▼▼▼
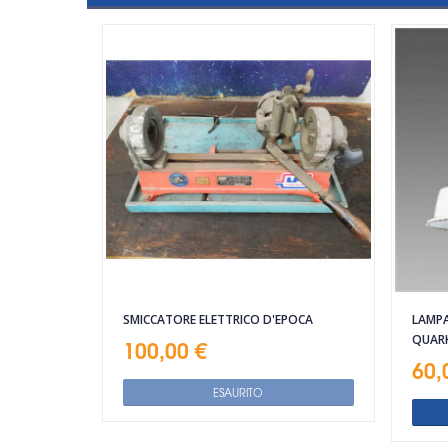
SMICCATORE ELETTRICO D'EPOCA
LAMPA
QUAR
100,00 €
60,
ESAURITO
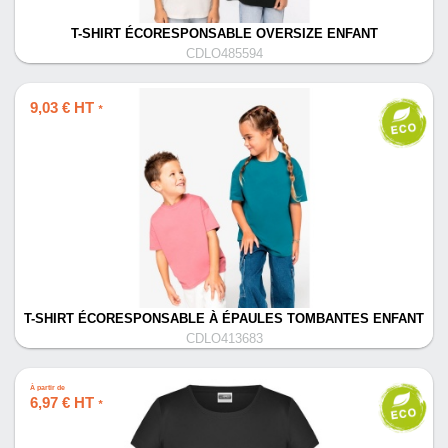
T-SHIRT ÉCORESPONSABLE OVERSIZE ENFANT
CDLO485594
9,03 € HT
*
T-SHIRT ÉCORESPONSABLE À ÉPAULES TOMBANTES ENFANT
CDLO413683
À partir de
6,97 € HT
*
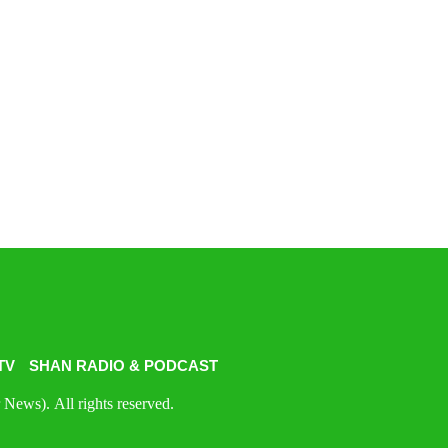
TV
SHAN RADIO & PODCAST
News). All rights reserved.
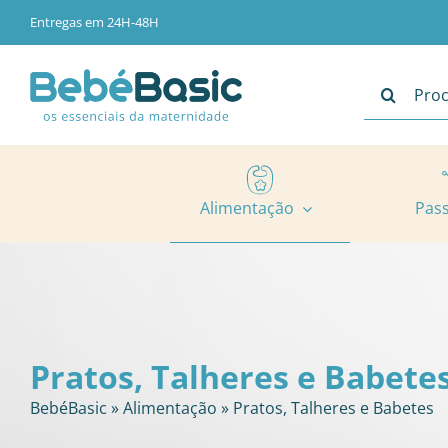
Skip
Entregas em 24H-48H
to
content
Pesquisar
Alimentação
Pas
Pratos, Talheres e Babete
BebéBasic
»
Alimentação
»
Pratos, Talheres e Babetes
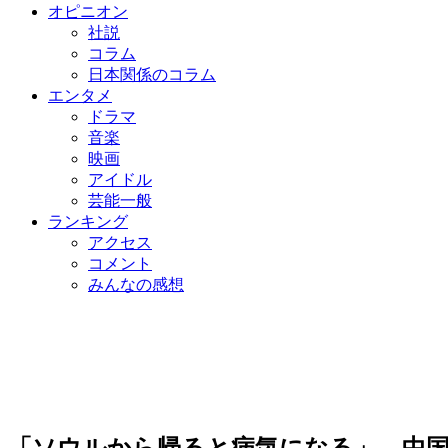
オピニオン
社説
コラム
日本関係のコラム
エンタメ
ドラマ
音楽
映画
アイドル
芸能一般
ランキング
アクセス
コメント
みんなの感想
「ソウルから帰ると病気になる」…中国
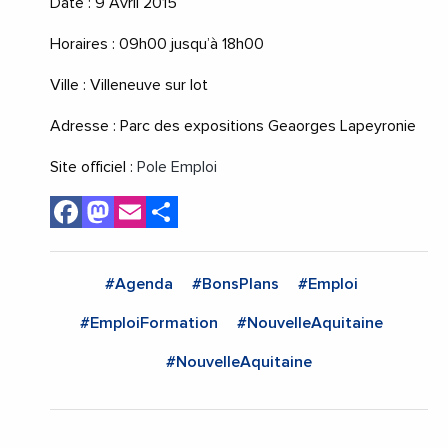
Date : 9 Avril 2015
Horaires : 09h00 jusqu’à 18h00
Ville : Villeneuve sur lot
Adresse : Parc des expositions Geaorges Lapeyronie
Site officiel :
Pole Emploi
Facebook
Mastodon
Email
Share
#Agenda
#BonsPlans
#Emploi
#EmploiFormation
#NouvelleAquitaine
#NouvelleAquitaine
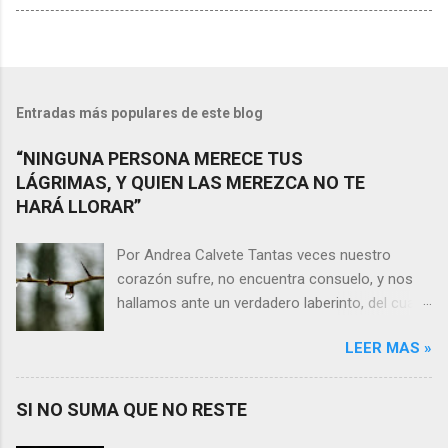
Entradas más populares de este blog
“NINGUNA PERSONA MERECE TUS
LÁGRIMAS, Y QUIEN LAS MEREZCA NO TE
HARÁ LLORAR”
Por Andrea Calvete Tantas veces nuestro
corazón sufre, no encuentra consuelo, y nos
hallamos ante un verdadero laberinto, del cual
nos es prácticamente imposible salir. Donde las
LEER MAS »
razones pierden el sentido, y las respuestas se
alejan tan distantes que no alcanzamos a
distinguirlas. ¿Es qué a caso alguien merece
SI NO SUMA QUE NO RESTE
nuestras lágrimas?, quizás quien esté
sufriendo por un desencanto o desilusión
▲▲▲
● **PROBLEM TO WORK ON**
In the records above, find the line containing "nos es prácticamente" and print it and every later line exactly, through the last one.

● **SOLUTION TO THIS PROBLEM**
nos es prácticamente imposible salir. Donde las
LEER MAS »
razones pierden el sentido, y las respuestas se
alejan tan distantes que no alcanzamos a
distinguirlas. ¿Es qué a caso alguien merece
SI NO SUMA QUE NO RESTE
nuestras lágrimas?, quizás quien esté
sufriendo por un desencanto o desilusión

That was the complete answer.